Copies of snippets of the software code required to add the new features, which are called Google Web Elements, can be found at www.google.com/webelements.
While it has always been possible to put elements like a Google calendar, custom search or spreadsheet on a blog, it often required some knowledge of Web programming languages. Clinton said Google's goal was to help "make the Web a little better" by improving the usability of Web sites.
"Anytime you can add interactive elements to your blog or Web site, it is a good thing," said
Denise Wakeman, an online marketing expert and author of BizTipsBlog.com. Wakeman said she is most excited about the opportunity to easily give her readers a way of searching her blog for older posts. She said an option to embed YouTube News videos may be helpful for bloggers who are focused on politics or current affairs.

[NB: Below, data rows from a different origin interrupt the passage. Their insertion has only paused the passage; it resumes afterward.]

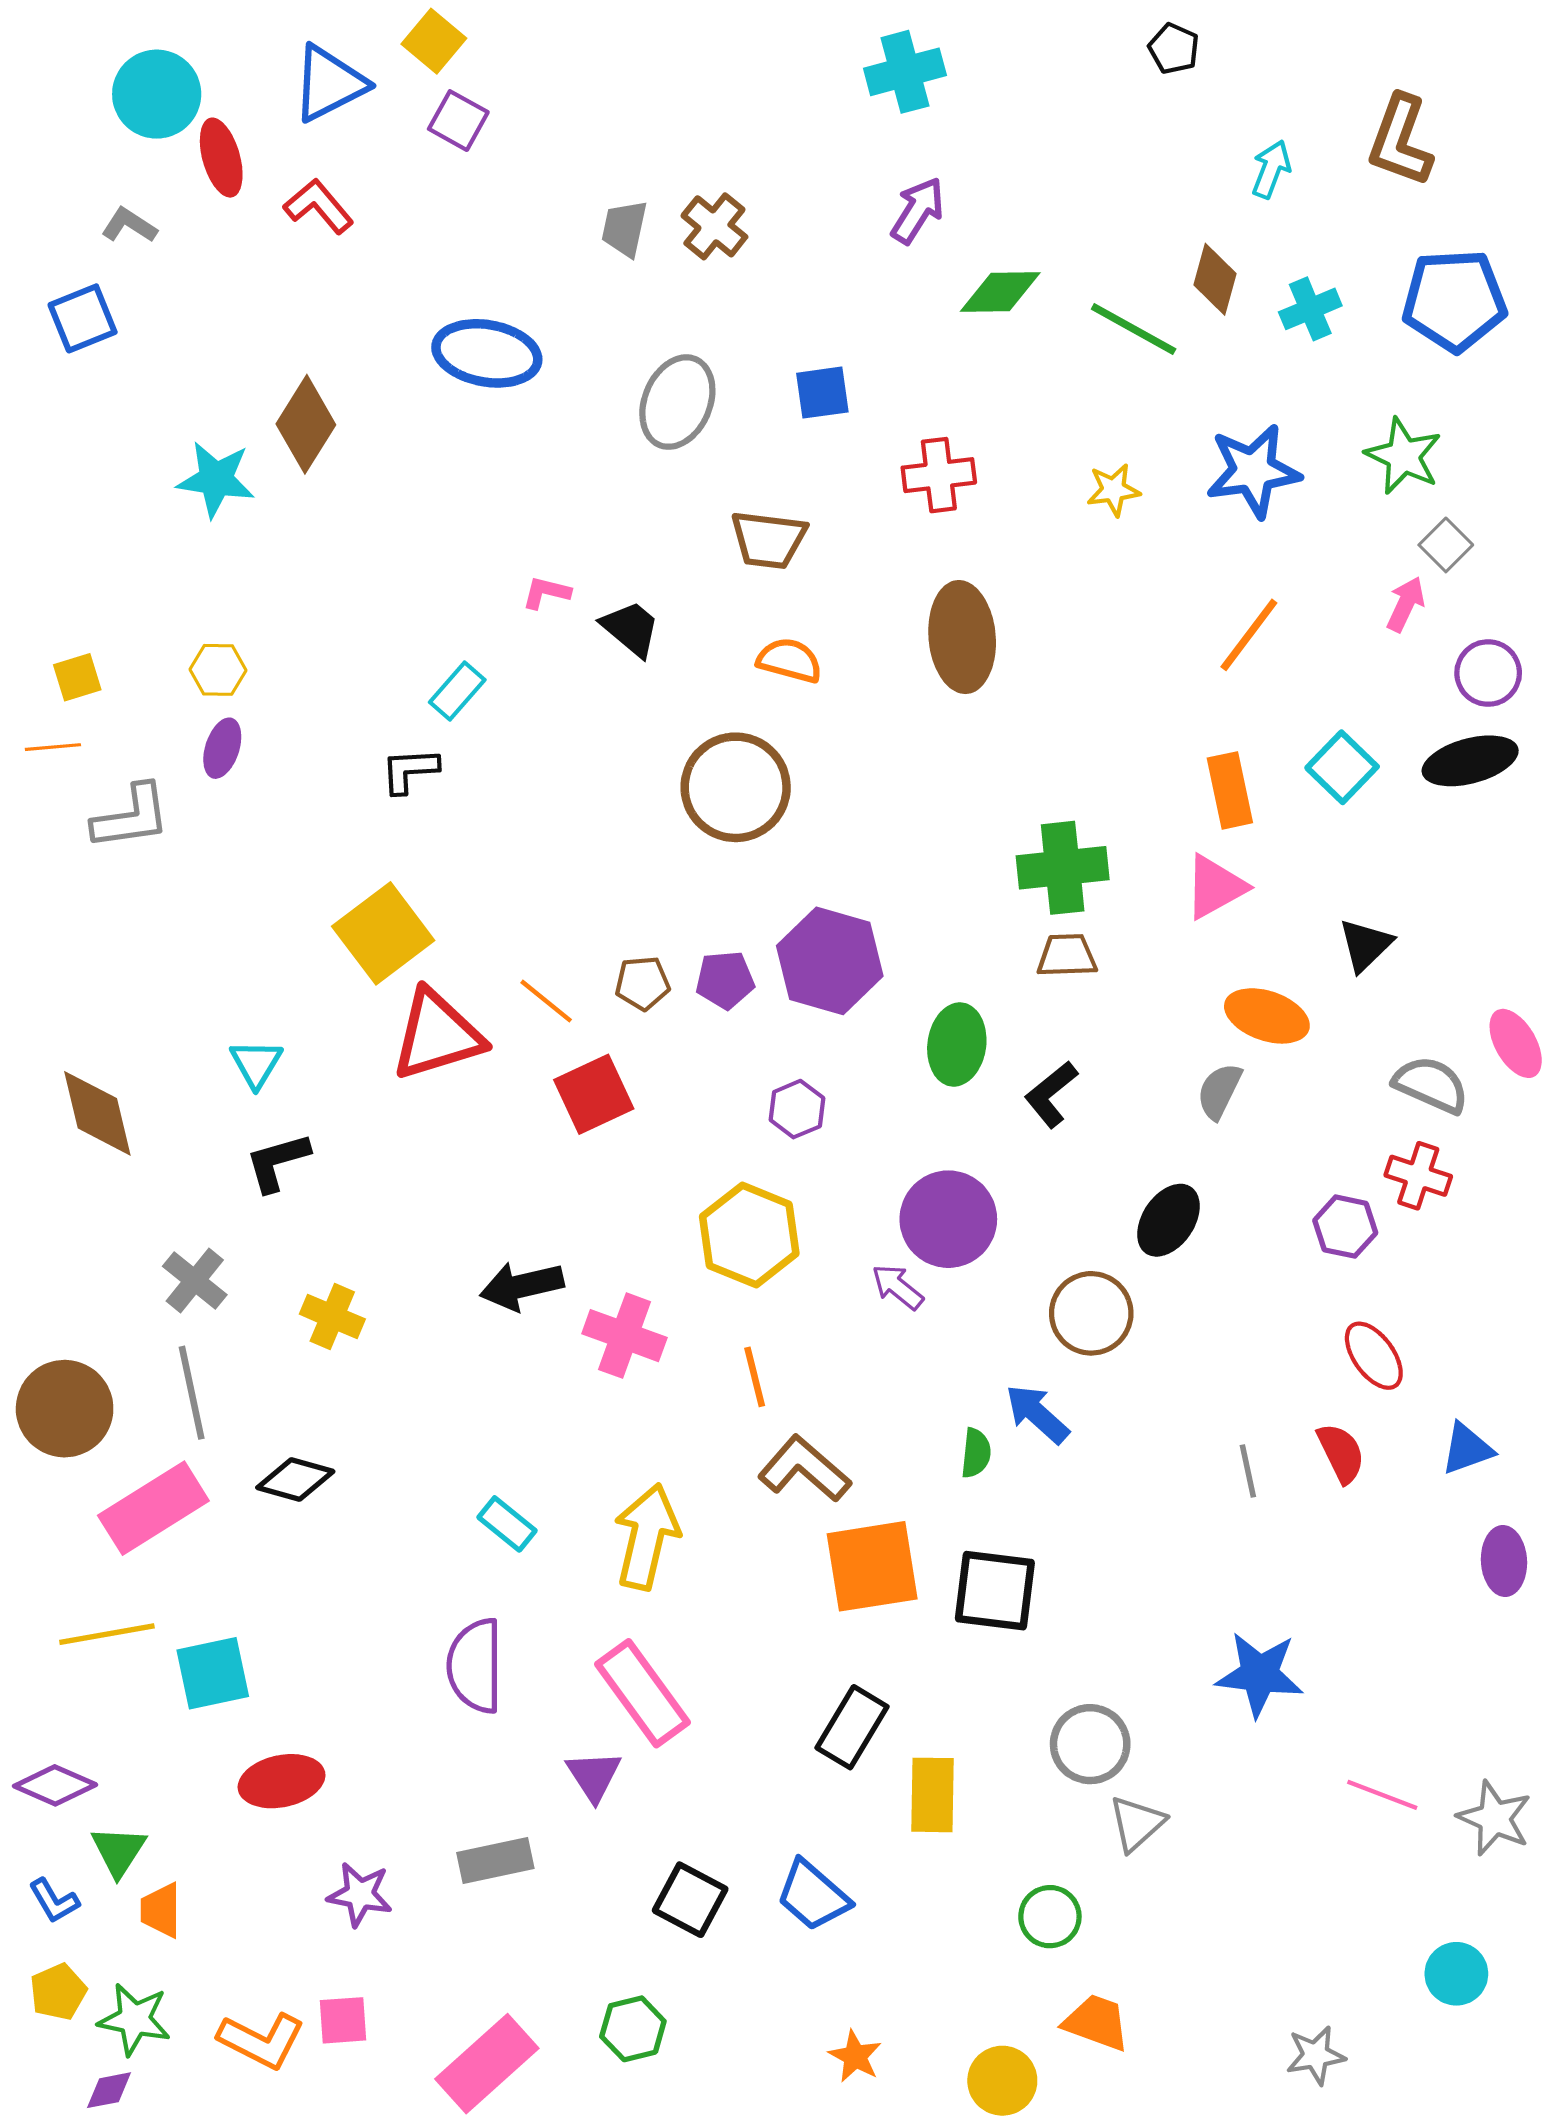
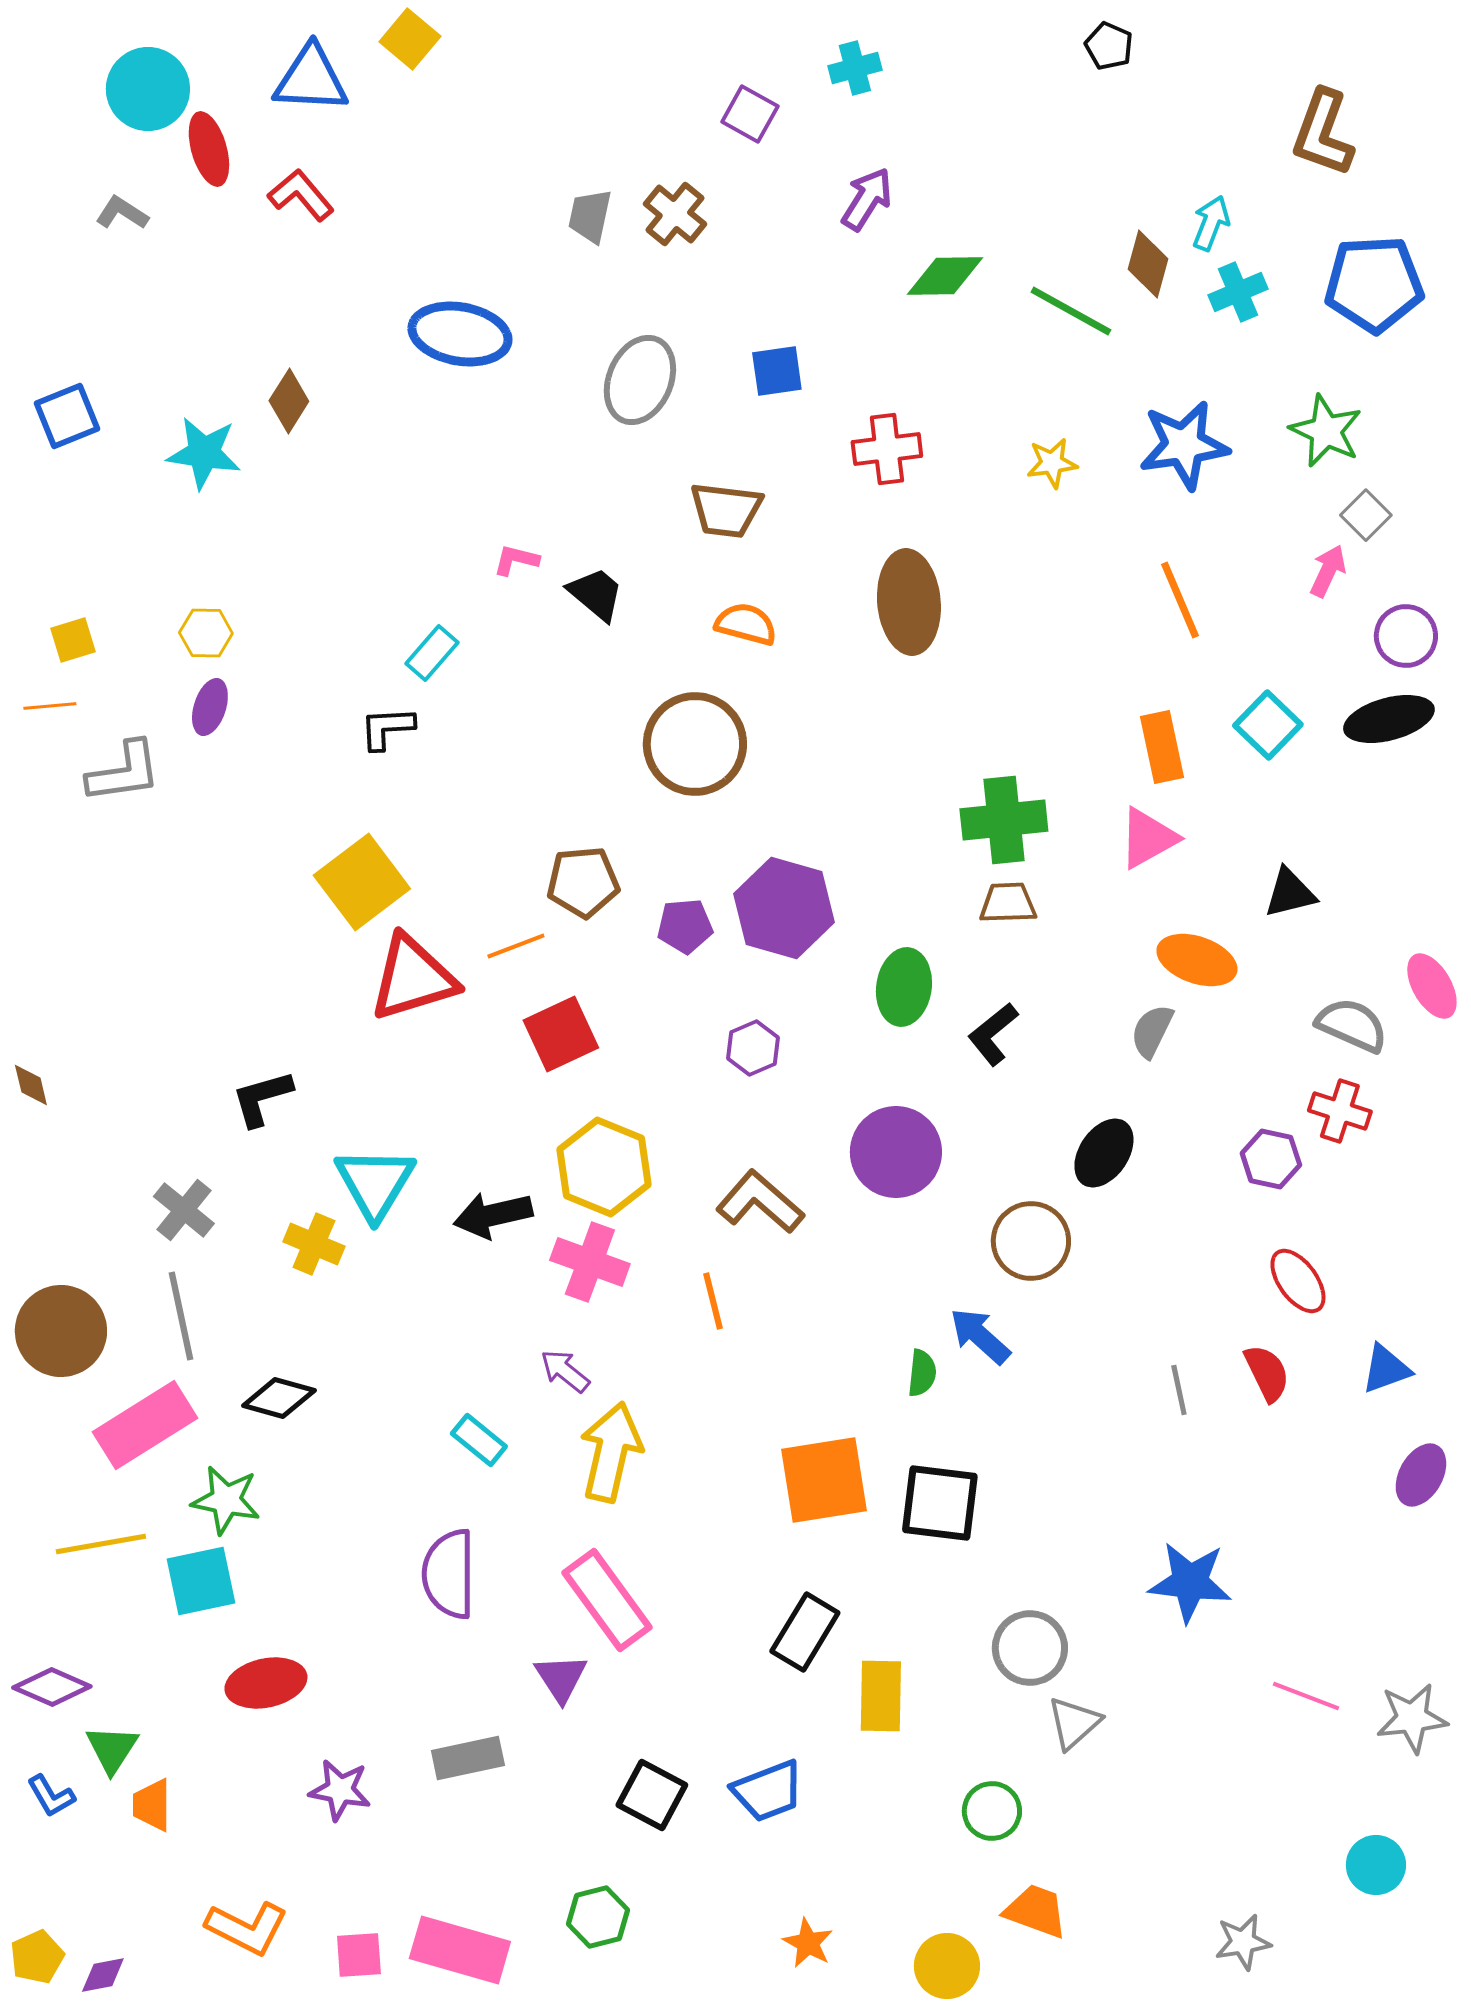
cyan cross: (905, 72) -> (855, 68), size x0.7
blue triangle: (329, 83) -> (311, 79), turned 30
purple square: (458, 121) -> (750, 114), moved
cyan arrow: (1271, 169) -> (1211, 223), moved
blue square: (83, 318) -> (67, 416), moved
brown diamond: (306, 424) -> (289, 401), size x0.7
orange line: (1249, 635) -> (1180, 600), turned -60
black triangle: (1365, 945) -> (1290, 893), turned 30
brown pentagon: (642, 983) -> (583, 882), moved, size x1.4
orange line: (546, 1001) -> (516, 946), turned -60
cyan triangle: (256, 1064) -> (375, 1183), moved, size x1.6
brown diamond: (97, 1113) -> (31, 1085), moved, size x0.5
yellow hexagon: (749, 1235) -> (604, 1167), moved
purple arrow: (898, 1287) -> (565, 1371), moved
brown L-shape: (804, 1469) -> (760, 1202), moved
purple ellipse: (1504, 1561) -> (1421, 1475), turned 32
gray star: (1494, 1818) -> (1412, 1718), turned -30
blue trapezoid: (813, 1895) -> (768, 1791), turned -62
yellow pentagon: (58, 1992) -> (37, 1957), moved
green star: (134, 2019) -> (226, 1500), moved
pink square: (343, 2020) -> (359, 1955), moved
pink rectangle: (487, 2064) -> (460, 1950), turned 58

Elisa Camahort Page, cofounder of Blogher, a network for women bloggers, said the new features duplicate widgets available on other blogging platforms like TypePad or WordPress, that Google's effort to connect the elements to each other could win over Web users. "They've been doing a lot to make these applications cross-functional," she said.
Page said she was most interested in the conversation feature, which allows people to embed real-time conversations into their sites that might be occurring elsewhere on the Web.
The idea is similar to Twitter, the microblogging site that exploded in popularity this spring. The new element is built on Google Friend Connect, whose ultimate goal is to let people interact anywhere online, no matter what application they are using. People have the option of hosting a "global" conversation that takes place across the Internet or restricting the chitchat to their own site.
"It is just satisfying one more yen we have for connecting with each other," Page said.